Steering the Job

Last update: 05 Jul 2023 [History] [Edit]

Transforms

For the end of the tutorial we will look at the job transforms and how to modify the default behaviour of them. One of the simplest cases is the overlay transform Overlay_tf.

HITS_File="/cvmfs/atlas-nightlies.cern.ch/repo/data/data-art/Tier0ChainTests/mc16_13TeV.410470.PhPy8EG_A14_ttbar_hdamp258p75_nonallhad.simul.HITS.e6337_s3681/HITS.25836812._004813.pool.root.1"
RDO_BKG_File="/cvmfs/atlas-nightlies.cern.ch/repo/data/data-art/OverlayTests/PresampledPileUp/22.0/Run2/large/mc20_13TeV.900149.PG_single_nu_Pt50.digit.RDO.e8307_s3482_s3136_d1715/RDO.26811908._031801.pool.root.1"

Overlay_tf.py \
--CA \
--detectors Truth \
--inputHITSFile ${HITS_File} \
--inputRDO_BKGFile ${RDO_BKG_File} \
--outputRDOFile MC_plus_MC.RDO.pool.root \
--maxEvents 5 \
--conditionsTag OFLCOND-MC16-SDR-RUN2-09  \
--geometryVersion ATLAS-R2-2016-01-00-01

To run ComponentAccumulator-based configuration in transforms the --CA flag needs to be passed in the transition period. Note that not all transforms have been migrated yet.
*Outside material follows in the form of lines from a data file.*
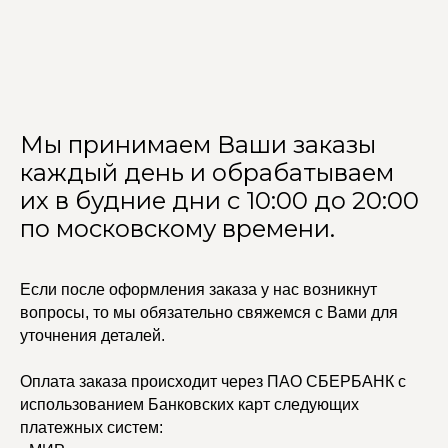
Мы принимаем Ваши заказы
каждый день и обрабатываем
их в будние дни с 10:00 до 20:00
по московскому времени.
Если после оформления заказа у нас возникнут
вопросы, то мы обязательно свяжемся с Вами для
уточнения деталей.
Оплата заказа происходит через ПАО СБЕРБАНК с
УЧАСТВУЙТЕ В НАШЕЙ
СИСТЕМЕ ЛОЯЛЬНОСТИ
использованием Банковских карт следующих
платежных систем:
Регистрация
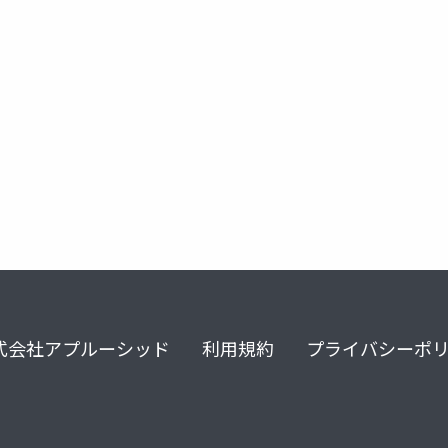
code
copilot cli
github copilot
swiftui
nanoban
式会社アプルーシッド
利用規約
プライバシーポ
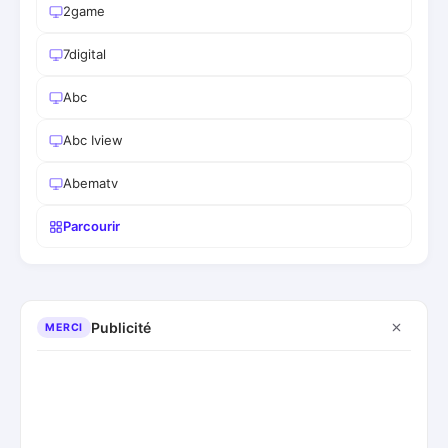
2game
7digital
Abc
Abc Iview
Abematv
Parcourir
Publicité
MERCI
The easiest way to familiarise with any transform (and also many other utility scripts) is to use the --help argument, e.g. Overlay_tf.py --help. This will list all available command line arguments.

In this exercise you will try to modify the default job configuration using the preExec, preInclude and postExec arguments. To make the job run faster we will only run truth overlay using --detectors Truth.

The first step is to dump the pickle file. To do that, add the following postExec:

--postExec 'with open("Overlay.pkl", "wb") as f: cfg.store(f)'

A reminder a postExec can only access the global CA instance cfg and the flags configured earlier in the job, but can execute any python code on those.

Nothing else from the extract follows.